Marinello School of Beauty was founded in 1905. The school eventually boasted 39 locations in California with others found in Nevada, Utah, Connecticut and elsewhere. Programs offered included cosmetology, barbering and hair design. However, recent students knew that trouble was brewing. A Connecticut graduate received multiple notices from the school telling her that she owed several thousand dollars. She told the school that her tuition was supposed to be covered by federal aid, but to no avail. The school refused to release her transcripts so she cannot get a cosmetology license.
Her story is like many others, but it was a group of six former employees who brought the allegations of misdeeds to the federal government.

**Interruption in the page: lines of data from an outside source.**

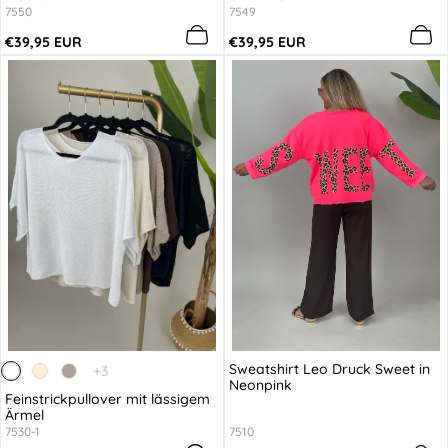
7550
7549
Regulärer
Regulärer
€39,95 EUR
€39,95 EUR
Preis
Preis
Sweatshirt Leo Druck Sweet in
Das
+3
Neonpink
Produkt
Feinstrickpullover mit lässigem
hat
Ärmel
3
7530-1
7510
zusätzliche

They alleged that the schools did not provide adequate training. Moreover, they claimed that the school knowingly requested federal student aid for enrollees who did not have a diploma. Some of these students were maneuvered into a high school diploma completion program that was not accredited. Other students did not receive all of the federal funds that they were entitled to. Marinello was further accused of inflating its enrollment numbers, graduation rates and the earning potential of graduates.
The Department of Education withdrew federal financial support of the schools at the end of 2015, and the schools shuttered for good in February of the following year. The government will only be able to recoup a small portion of the many millions of dollars that had been distributed to the schools in the last year or two alone, but this case remains a cautionary tale for other institutions that receive aid from the federal government.